(Stored data)
------------------------------------------------------------------------

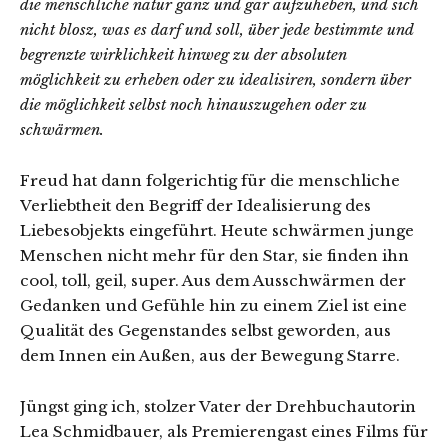
die menschliche natur ganz und gar aufzuheben, und sich
nicht blosz, was es darf und soll, über jede bestimmte und
begrenzte wirklichkeit hinweg zu der absoluten
möglichkeit zu erheben oder zu idealisiren, sondern über
die möglichkeit selbst noch hinauszugehen oder zu
schwärmen.
Freud hat dann folgerichtig für die menschliche
Verliebtheit den Begriff der Idealisierung des
Liebesobjekts eingeführt. Heute schwärmen junge
Menschen nicht mehr für den Star, sie finden ihn
cool, toll, geil, super. Aus dem Ausschwärmen der
Gedanken und Gefühle hin zu einem Ziel ist eine
Qualität des Gegenstandes selbst geworden, aus
dem Innen ein Außen, aus der Bewegung Starre.
Jüngst ging ich, stolzer Vater der Drehbuchautorin
Lea Schmidbauer, als Premierengast eines Films für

------------------------------------------------------------------------

Give back, word for word, the lines of the records that run from the one holding "Freud hat dann" to the very last.

Freud hat dann folgerichtig für die menschliche
Verliebtheit den Begriff der Idealisierung des
Liebesobjekts eingeführt. Heute schwärmen junge
Menschen nicht mehr für den Star, sie finden ihn
cool, toll, geil, super. Aus dem Ausschwärmen der
Gedanken und Gefühle hin zu einem Ziel ist eine
Qualität des Gegenstandes selbst geworden, aus
dem Innen ein Außen, aus der Bewegung Starre.
Jüngst ging ich, stolzer Vater der Drehbuchautorin
Lea Schmidbauer, als Premierengast eines Films für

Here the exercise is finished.